TASK REQUIREMENTS -> Among the records below, find the lines that contain "this" and copy each of them.

══ RECORDS FOR THE TASK

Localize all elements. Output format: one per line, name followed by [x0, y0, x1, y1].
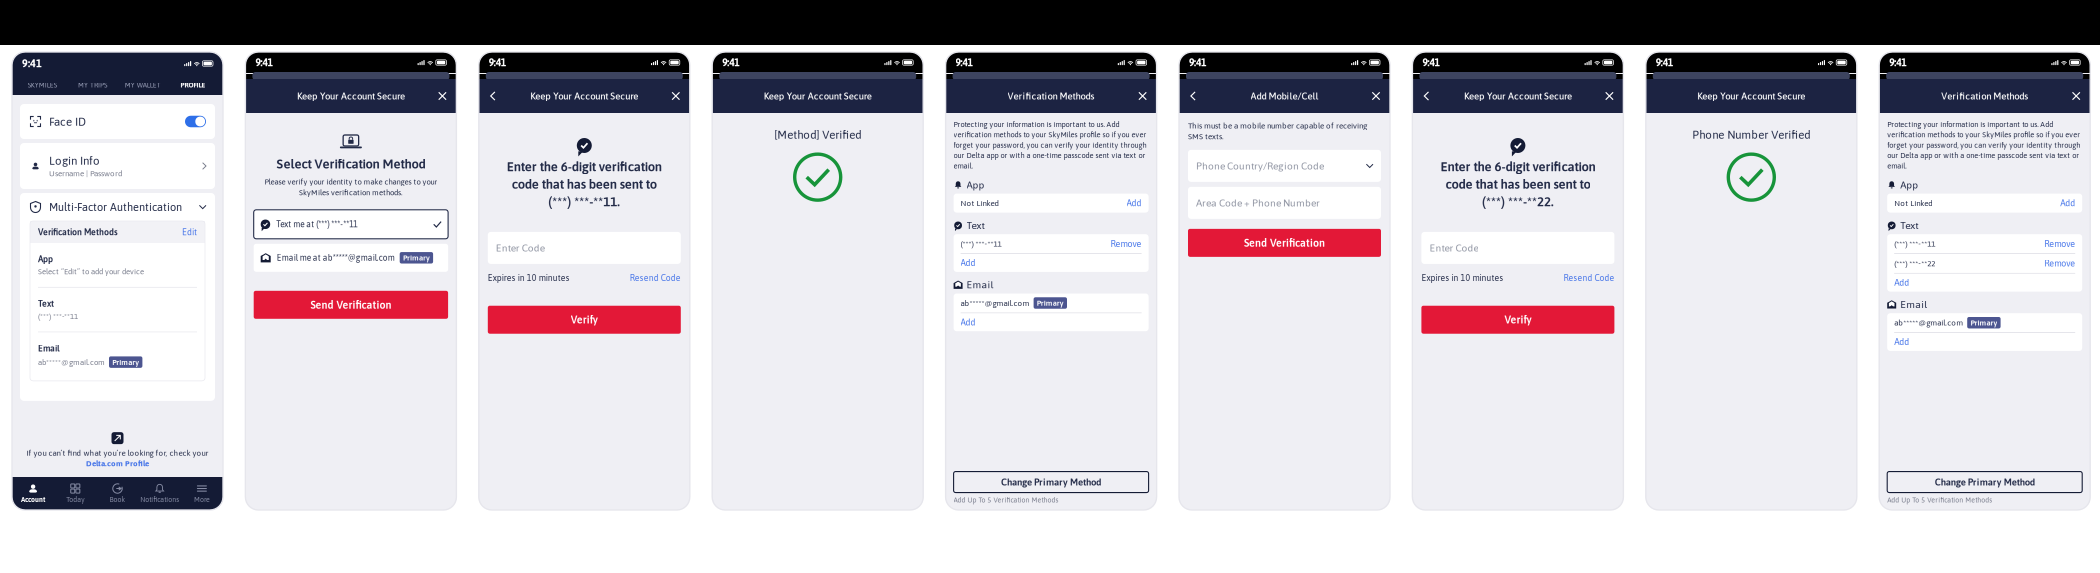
staticText: App — [38, 254, 53, 264]
staticText: Add — [961, 258, 976, 268]
staticText: Book — [110, 496, 126, 503]
button[interactable]: Add — [1894, 337, 1909, 347]
button[interactable]: Edit — [182, 227, 197, 237]
staticText: Primary — [1037, 299, 1064, 308]
staticText: Verify — [571, 314, 598, 326]
staticText: Phone Number Verified — [1692, 128, 1810, 141]
button[interactable]: Change Primary Method — [1887, 472, 2082, 493]
button[interactable]: Resend Code — [630, 273, 681, 283]
button[interactable]: Close — [1600, 82, 1618, 110]
button[interactable]: Send Verification — [254, 291, 448, 319]
button[interactable]: Close — [667, 82, 685, 110]
staticText: Change Primary Method — [1001, 477, 1101, 488]
staticText: SkyMiles verification methods. — [299, 188, 403, 197]
button[interactable]: MY TRIPS — [67, 81, 117, 89]
button[interactable]: Verify — [488, 306, 681, 334]
staticText: Text — [1900, 220, 1918, 231]
button[interactable]: Add — [961, 258, 976, 268]
staticText: Add Up To 5 Verification Methods — [1887, 496, 1992, 504]
staticText: Keep Your Account Secure — [1697, 90, 1805, 102]
button[interactable]: Text me at (***) ***-**11 — [254, 210, 448, 239]
staticText: Login Info — [49, 154, 100, 167]
staticText: our Delta app or with a one-time passcod… — [1887, 151, 2079, 160]
staticText: Keep Your Account Secure — [530, 90, 638, 102]
button[interactable]: Add — [2060, 198, 2075, 208]
button[interactable]: Login Info — [20, 143, 215, 189]
button[interactable]: Verify — [1421, 306, 1614, 334]
button[interactable]: PROFILE — [168, 81, 218, 89]
staticText: forget your password, you can verify you… — [954, 141, 1147, 149]
staticText: Primary — [403, 253, 430, 262]
button[interactable]: Multi-Factor Authentication — [20, 193, 215, 221]
button[interactable]: Email me at ab*****@gmail.com — [254, 244, 448, 272]
button[interactable]: Remove — [2044, 239, 2075, 249]
button[interactable]: Remove — [2044, 258, 2075, 268]
staticText: 9:41 — [489, 57, 506, 68]
staticText: [Method] Verified — [774, 128, 861, 141]
staticText: ab*****@gmail.com — [961, 298, 1030, 308]
staticText: More — [194, 496, 210, 503]
button[interactable]: Close — [2067, 82, 2085, 110]
staticText: Add Up To 5 Verification Methods — [954, 496, 1059, 504]
button[interactable]: Change Primary Method — [954, 472, 1149, 493]
button[interactable]: Account — [12, 484, 54, 503]
button[interactable]: Phone Country/Region Code — [1188, 150, 1381, 182]
button[interactable]: Back — [1417, 82, 1435, 110]
button[interactable]: Resend Code — [1563, 273, 1614, 283]
button[interactable]: Back — [484, 82, 502, 110]
button[interactable]: Notifications — [139, 484, 181, 503]
staticText: Enter Code — [496, 242, 545, 254]
staticText: Text me at (***) ***-**11 — [276, 220, 357, 229]
button[interactable]: Close — [1367, 82, 1385, 110]
staticText: (***) ***-**22. — [1482, 194, 1554, 209]
staticText: Multi-Factor Authentication — [49, 201, 182, 213]
button[interactable]: Close — [1134, 82, 1152, 110]
button[interactable]: Enter Code — [1421, 232, 1614, 264]
staticText: Primary — [112, 358, 139, 367]
button[interactable]: Book — [96, 484, 139, 503]
button[interactable]: More — [181, 484, 223, 503]
staticText: Username | Password — [49, 169, 123, 178]
button[interactable]: Send Verification — [1188, 229, 1381, 257]
staticText: Email — [38, 343, 60, 353]
staticText: Keep Your Account Secure — [1464, 90, 1572, 102]
staticText: Keep Your Account Secure — [764, 90, 872, 102]
staticText: 9:41 — [1656, 57, 1673, 68]
staticText: Send Verification — [1244, 237, 1325, 249]
staticText: Verify — [1504, 314, 1531, 326]
button[interactable]: Enter Code — [488, 232, 681, 264]
staticText: code that has been sent to — [1445, 176, 1590, 192]
staticText: Resend Code — [1563, 273, 1614, 283]
staticText: 9:41 — [22, 57, 42, 70]
staticText: Change Primary Method — [1935, 477, 2035, 488]
staticText: Select “Edit” to add your device — [38, 267, 144, 276]
button[interactable]: Back — [1184, 82, 1202, 110]
button[interactable]: Add — [1127, 198, 1142, 208]
staticText: 9:41 — [255, 57, 272, 68]
staticText: Account — [21, 496, 45, 503]
staticText: Add — [1127, 198, 1142, 208]
staticText: email. — [954, 161, 973, 170]
staticText: Expires in 10 minutes — [1421, 273, 1503, 283]
staticText: Protecting your information is important… — [954, 120, 1120, 129]
staticText: ab*****@gmail.com — [1894, 318, 1963, 327]
staticText: (***) ***-**11 — [38, 312, 78, 321]
staticText: Remove — [2044, 239, 2075, 249]
staticText: Verification Methods — [38, 227, 118, 237]
button[interactable]: Today — [54, 484, 96, 503]
staticText: Area Code + Phone Number — [1196, 197, 1320, 209]
button[interactable]: Close — [433, 82, 451, 110]
button[interactable]: Area Code + Phone Number — [1188, 187, 1381, 219]
staticText: our Delta app or with a one-time passcod… — [954, 151, 1146, 160]
staticText: Verification Methods — [1008, 90, 1095, 102]
button[interactable]: SKYMILES — [17, 81, 67, 89]
staticText: Email me at ab*****@gmail.com — [277, 253, 395, 263]
button[interactable]: Remove — [1111, 239, 1142, 249]
staticText: Not Linked — [961, 198, 1000, 208]
button[interactable]: Delta.com Profile — [86, 459, 149, 468]
staticText: Enter Code — [1429, 242, 1478, 254]
staticText: 9:41 — [956, 57, 973, 68]
button[interactable]: MY WALLET — [118, 81, 168, 89]
button[interactable]: Add — [1894, 278, 1909, 288]
button[interactable]: Add — [961, 317, 976, 327]
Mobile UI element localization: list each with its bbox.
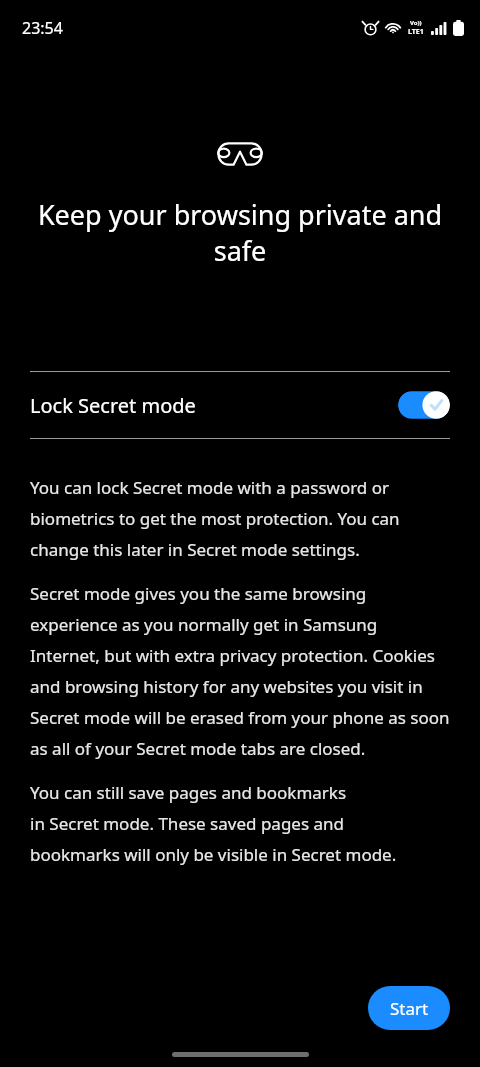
staticText: LTE1 [408,27,424,37]
other: Secret mode mask [217,140,263,168]
staticText: You can lock Secret mode with a password… [30,476,450,561]
staticText: Keep your browsing private and safe [28,196,452,269]
staticText: 23:54 [22,17,63,39]
button[interactable]: Lock Secret mode toggle, on [398,390,450,420]
staticText: Lock Secret mode [30,392,398,419]
staticText: Start [390,997,429,1020]
button[interactable]: Lock Secret mode [0,372,480,438]
button[interactable]: Start [368,986,450,1030]
staticText: Secret mode gives you the same browsing … [30,582,450,760]
staticText: You can still save pages and bookmarks i… [30,781,397,866]
staticText: Vo)) [410,19,422,27]
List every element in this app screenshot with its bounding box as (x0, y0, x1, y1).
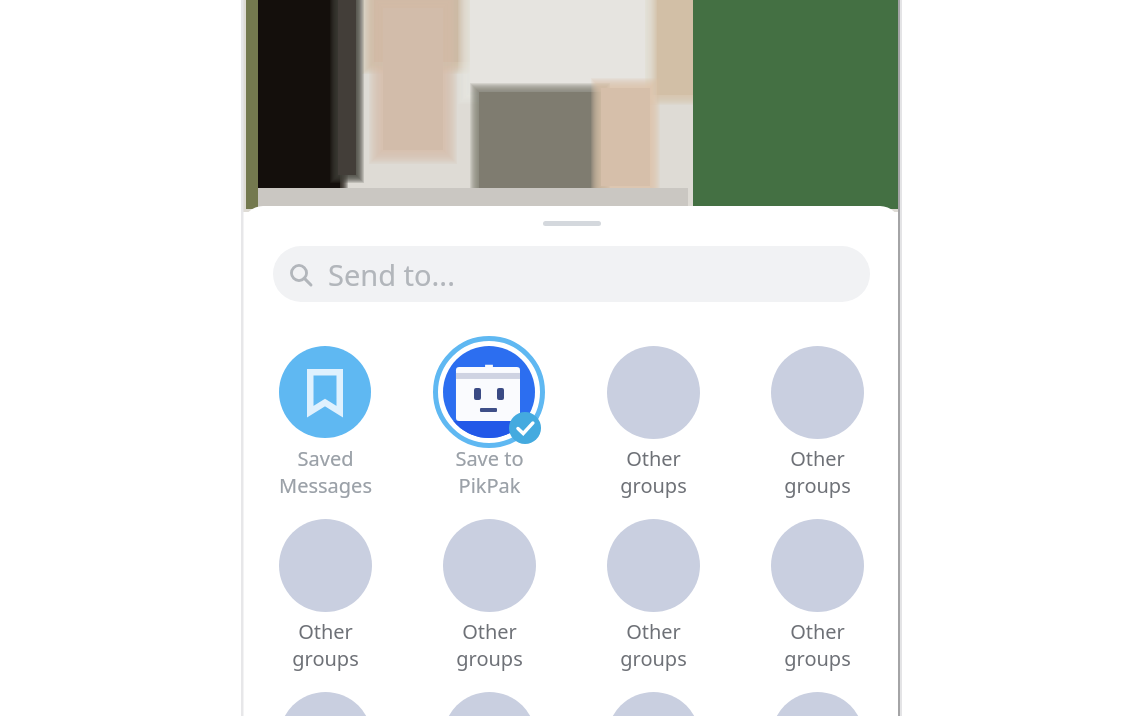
staticText: Other groups (620, 618, 687, 672)
staticText: Other groups (784, 618, 851, 672)
button[interactable]: Other groups (243, 685, 407, 716)
staticText: Other groups (456, 618, 523, 672)
button[interactable]: Other groups (571, 685, 735, 716)
button[interactable]: Other groups (243, 512, 407, 685)
button[interactable]: Other groups (571, 339, 735, 512)
button[interactable]: Selected (407, 339, 571, 512)
button[interactable]: Other groups (735, 339, 899, 512)
button[interactable]: Other groups (735, 512, 899, 685)
staticText: Other groups (784, 445, 851, 499)
staticText: Saved Messages (279, 445, 372, 499)
button[interactable]: Other groups (407, 512, 571, 685)
staticText: Other groups (292, 618, 359, 672)
staticText: Other groups (620, 445, 687, 499)
button[interactable]: Other groups (571, 512, 735, 685)
button[interactable]: Saved Messages (243, 339, 407, 512)
staticText: Save to PikPak (455, 445, 524, 499)
button[interactable]: Send to... (273, 246, 870, 302)
other: Selected (509, 412, 541, 444)
staticText: Send to... (328, 255, 455, 294)
button[interactable]: Other groups (407, 685, 571, 716)
button[interactable]: Other groups (735, 685, 899, 716)
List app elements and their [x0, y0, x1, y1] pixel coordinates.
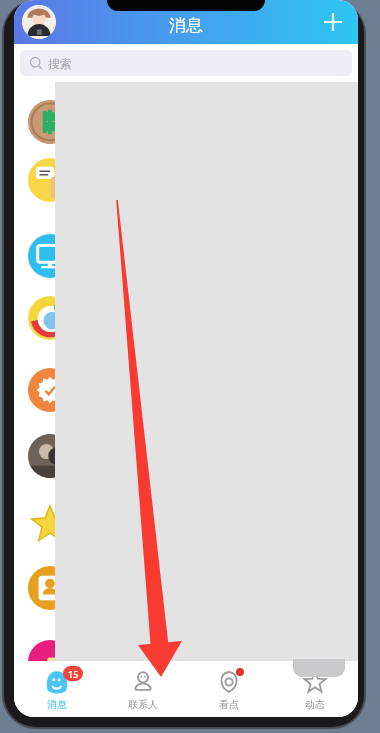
- staticText: 动态: [305, 698, 325, 711]
- button[interactable]: Chat 1: [28, 158, 72, 202]
- button[interactable]: Chat 7: [28, 566, 72, 610]
- staticText: 搜索: [48, 56, 72, 71]
- button[interactable]: Chat 3: [28, 296, 72, 340]
- button[interactable]: 看点: [186, 661, 272, 717]
- staticText: 消息: [47, 698, 67, 711]
- staticText: 看点: [219, 698, 239, 711]
- staticText: 15: [68, 668, 79, 680]
- button[interactable]: 联系人: [100, 661, 186, 717]
- button[interactable]: Chat 8: [28, 640, 72, 684]
- button[interactable]: Add: [316, 5, 350, 39]
- staticText: 联系人: [128, 698, 158, 711]
- button[interactable]: Chat 6: [28, 502, 72, 546]
- button[interactable]: Chat 2: [28, 234, 72, 278]
- button[interactable]: 搜索: [20, 50, 352, 76]
- staticText: 消息: [169, 15, 203, 36]
- button[interactable]: Chat 5: [28, 434, 72, 478]
- button[interactable]: Chat 4: [28, 368, 72, 412]
- button[interactable]: Profile: [22, 5, 56, 39]
- button[interactable]: Chat 0: [28, 100, 72, 144]
- button[interactable]: 15: [14, 661, 100, 717]
- button[interactable]: 动态: [272, 661, 358, 717]
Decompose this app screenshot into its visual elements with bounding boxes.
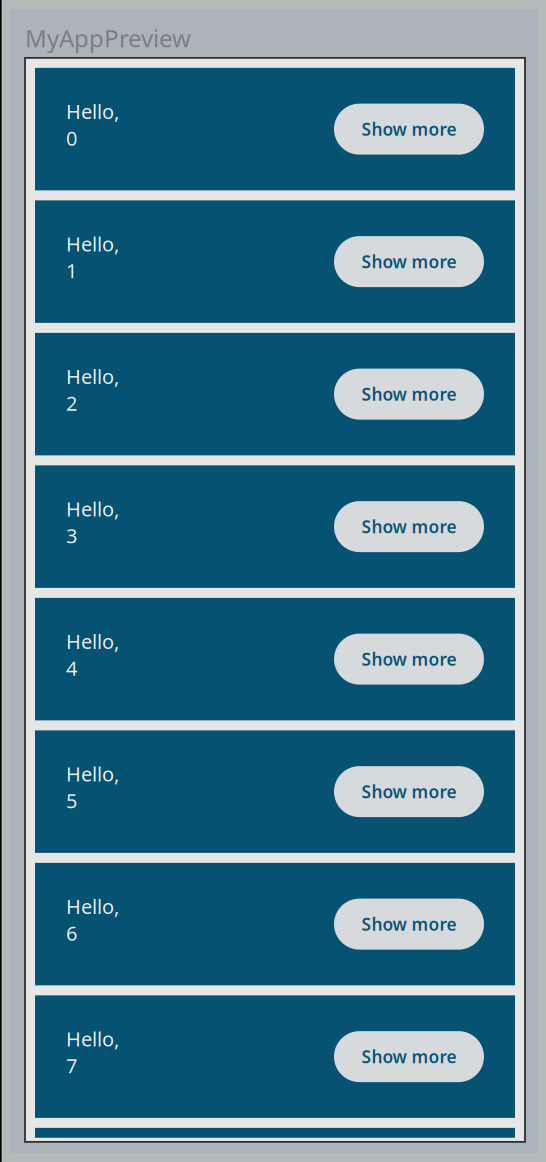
staticText: Hello, 0 bbox=[66, 98, 119, 151]
staticText: Hello, 1 bbox=[66, 231, 119, 284]
staticText: Show more bbox=[362, 1045, 456, 1068]
staticText: Show more bbox=[362, 250, 456, 273]
button[interactable]: Show more bbox=[334, 369, 484, 420]
staticText: Hello, 7 bbox=[66, 1026, 119, 1079]
staticText: Hello, 3 bbox=[66, 496, 119, 549]
staticText: Hello, 5 bbox=[66, 761, 119, 814]
staticText: Show more bbox=[362, 515, 456, 538]
staticText: MyAppPreview bbox=[25, 22, 191, 54]
button[interactable]: Show more bbox=[334, 1031, 484, 1082]
staticText: Show more bbox=[362, 780, 456, 803]
button[interactable]: Show more bbox=[334, 899, 484, 950]
button[interactable]: Show more bbox=[334, 634, 484, 685]
staticText: Show more bbox=[362, 383, 456, 406]
staticText: Hello, 4 bbox=[66, 628, 119, 681]
staticText: Show more bbox=[362, 648, 456, 671]
staticText: Show more bbox=[362, 118, 456, 141]
staticText: Hello, 2 bbox=[66, 363, 119, 416]
button[interactable]: Show more bbox=[334, 501, 484, 552]
staticText: Show more bbox=[362, 913, 456, 936]
button[interactable]: Show more bbox=[334, 236, 484, 287]
button[interactable]: Show more bbox=[334, 104, 484, 155]
staticText: Hello, 6 bbox=[66, 893, 119, 946]
button[interactable]: Show more bbox=[334, 766, 484, 817]
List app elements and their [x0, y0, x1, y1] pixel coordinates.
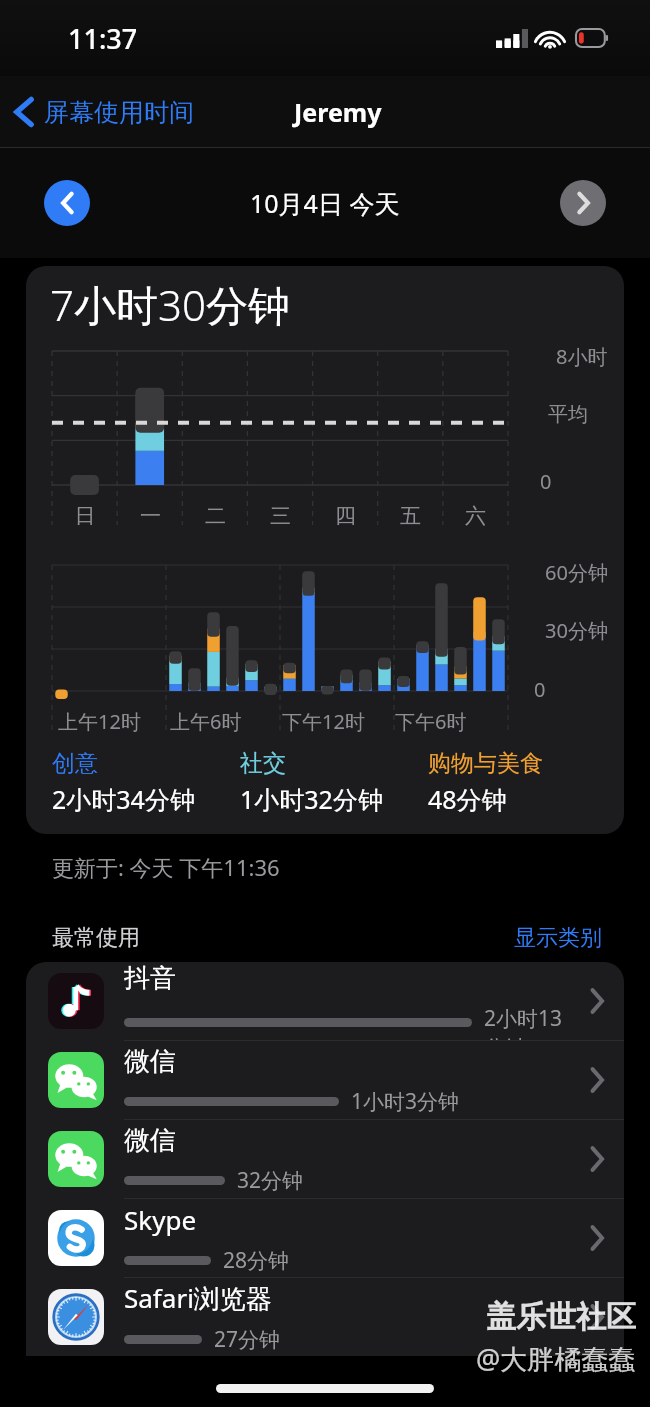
- staticText: 二: [183, 503, 248, 529]
- staticText: 1小时3分钟: [351, 1087, 460, 1116]
- staticText: 32分钟: [237, 1166, 304, 1195]
- staticText: Safari浏览器: [124, 1280, 272, 1316]
- staticText: 上午12时: [58, 708, 170, 735]
- staticText: Jeremy: [294, 95, 382, 129]
- staticText: 六: [443, 503, 508, 529]
- staticText: 微信: [124, 1045, 176, 1078]
- staticText: 8小时: [556, 343, 608, 370]
- staticText: 盖乐世社区: [486, 1298, 636, 1336]
- button[interactable]: 创意: [52, 749, 240, 816]
- button[interactable]: Previous day: [44, 180, 90, 226]
- staticText: @大胖橘蠢蠢: [476, 1340, 636, 1377]
- staticText: 10月4日 今天: [250, 186, 400, 220]
- staticText: 日: [52, 503, 118, 529]
- staticText: 7小时30分钟: [50, 276, 290, 333]
- button[interactable]: 抖音: [26, 962, 624, 1040]
- staticText: 0: [534, 676, 546, 703]
- staticText: Skype: [124, 1202, 197, 1237]
- staticText: 三: [248, 503, 313, 529]
- staticText: 显示类别: [514, 924, 602, 952]
- staticText: 2小时34分钟: [52, 782, 195, 816]
- staticText: 27分钟: [214, 1325, 281, 1354]
- staticText: 四: [313, 503, 378, 529]
- button[interactable]: Skype: [26, 1199, 624, 1277]
- staticText: 社交: [240, 749, 286, 778]
- staticText: 更新于: 今天 下午11:36: [52, 852, 280, 882]
- staticText: 上午6时: [170, 708, 282, 735]
- staticText: 30分钟: [545, 617, 608, 644]
- staticText: 下午6时: [395, 708, 508, 735]
- button[interactable]: 社交: [240, 749, 428, 816]
- staticText: 购物与美食: [428, 749, 543, 778]
- staticText: 下午12时: [282, 708, 395, 735]
- staticText: 创意: [52, 749, 98, 778]
- button[interactable]: 购物与美食: [428, 749, 606, 816]
- staticText: 五: [378, 503, 443, 529]
- staticText: 微信: [124, 1124, 176, 1157]
- button[interactable]: 微信: [26, 1041, 624, 1119]
- button[interactable]: 屏幕使用时间: [0, 89, 204, 135]
- staticText: 1小时32分钟: [240, 782, 383, 816]
- button[interactable]: 显示类别: [514, 924, 602, 952]
- staticText: 一: [118, 503, 183, 529]
- staticText: 0: [540, 468, 552, 495]
- staticText: 最常使用: [52, 924, 140, 952]
- staticText: 28分钟: [223, 1246, 290, 1275]
- staticText: 平均: [548, 402, 588, 427]
- staticText: 屏幕使用时间: [44, 97, 194, 128]
- staticText: 2小时13分钟: [484, 1004, 582, 1040]
- button[interactable]: 微信: [26, 1120, 624, 1198]
- button[interactable]: Safari浏览器: [26, 1278, 624, 1356]
- staticText: 11:37: [68, 20, 138, 57]
- staticText: 48分钟: [428, 782, 507, 816]
- staticText: 60分钟: [545, 559, 608, 586]
- button[interactable]: Next day: [560, 180, 606, 226]
- staticText: 抖音: [124, 962, 176, 995]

════

TASK OUTPUT ->
List every element in this app screenshot with its bounding box as (x0, y0, x1, y1).
Decompose this app screenshot into its visual elements with bounding boxes.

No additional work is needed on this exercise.